Extracted page text data:
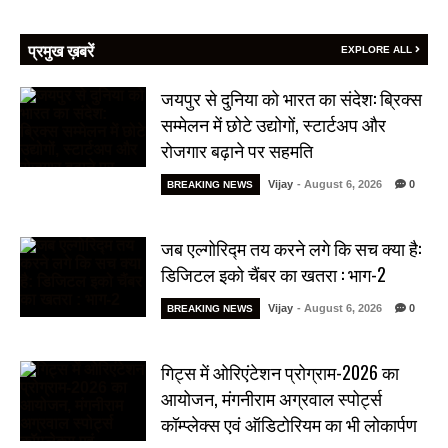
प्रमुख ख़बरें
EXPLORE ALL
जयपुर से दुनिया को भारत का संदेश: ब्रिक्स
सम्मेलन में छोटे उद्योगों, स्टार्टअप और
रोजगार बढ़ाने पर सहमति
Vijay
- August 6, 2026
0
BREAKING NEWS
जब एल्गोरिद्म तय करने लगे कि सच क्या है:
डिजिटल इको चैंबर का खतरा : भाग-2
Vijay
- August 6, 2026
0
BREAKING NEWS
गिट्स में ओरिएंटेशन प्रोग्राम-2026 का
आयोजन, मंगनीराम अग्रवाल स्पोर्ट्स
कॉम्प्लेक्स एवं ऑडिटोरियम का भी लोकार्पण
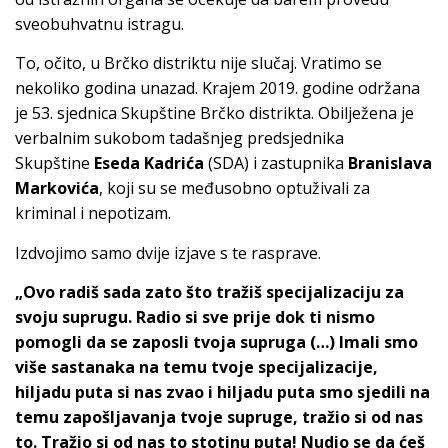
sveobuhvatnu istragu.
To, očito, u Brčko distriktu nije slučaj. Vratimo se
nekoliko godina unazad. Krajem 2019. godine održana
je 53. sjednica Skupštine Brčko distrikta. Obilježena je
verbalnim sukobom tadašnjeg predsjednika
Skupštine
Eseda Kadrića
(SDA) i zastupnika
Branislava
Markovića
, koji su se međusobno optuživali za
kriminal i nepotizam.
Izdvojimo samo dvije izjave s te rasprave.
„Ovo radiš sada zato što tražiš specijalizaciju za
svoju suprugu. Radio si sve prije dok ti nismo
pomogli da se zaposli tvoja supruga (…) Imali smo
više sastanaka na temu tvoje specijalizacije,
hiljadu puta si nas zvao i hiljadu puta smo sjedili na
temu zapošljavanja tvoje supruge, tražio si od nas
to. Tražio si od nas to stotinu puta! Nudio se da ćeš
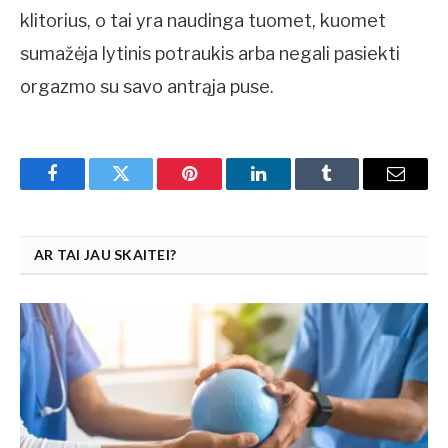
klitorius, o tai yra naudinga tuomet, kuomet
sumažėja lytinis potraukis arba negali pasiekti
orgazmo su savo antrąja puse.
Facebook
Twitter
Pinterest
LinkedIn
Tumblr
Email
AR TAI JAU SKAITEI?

**ABOUT THIS TASK**
Return every entry unchanged and skip the pictures.

**SOLUTION**
प्रमुख ख़बरें
EXPLORE ALL
जयपुर से दुनिया को भारत का संदेश: ब्रिक्स
सम्मेलन में छोटे उद्योगों, स्टार्टअप और
रोजगार बढ़ाने पर सहमति
Vijay
- August 6, 2026
0
BREAKING NEWS
जब एल्गोरिद्म तय करने लगे कि सच क्या है:
डिजिटल इको चैंबर का खतरा : भाग-2
Vijay
- August 6, 2026
0
BREAKING NEWS
गिट्स में ओरिएंटेशन प्रोग्राम-2026 का
आयोजन, मंगनीराम अग्रवाल स्पोर्ट्स
कॉम्प्लेक्स एवं ऑडिटोरियम का भी लोकार्पण
sveobuhvatnu istragu.
To, očito, u Brčko distriktu nije slučaj. Vratimo se
nekoliko godina unazad. Krajem 2019. godine održana
je 53. sjednica Skupštine Brčko distrikta. Obilježena je
verbalnim sukobom tadašnjeg predsjednika
Skupštine
Eseda Kadrića
(SDA) i zastupnika
Branislava
Markovića
, koji su se međusobno optuživali za
kriminal i nepotizam.
Izdvojimo samo dvije izjave s te rasprave.
„Ovo radiš sada zato što tražiš specijalizaciju za
svoju suprugu. Radio si sve prije dok ti nismo
pomogli da se zaposli tvoja supruga (…) Imali smo
više sastanaka na temu tvoje specijalizacije,
hiljadu puta si nas zvao i hiljadu puta smo sjedili na
temu zapošljavanja tvoje supruge, tražio si od nas
to. Tražio si od nas to stotinu puta! Nudio se da ćeš
klitorius, o tai yra naudinga tuomet, kuomet
sumažėja lytinis potraukis arba negali pasiekti
orgazmo su savo antrąja puse.
Facebook
Twitter
Pinterest
LinkedIn
Tumblr
Email
AR TAI JAU SKAITEI?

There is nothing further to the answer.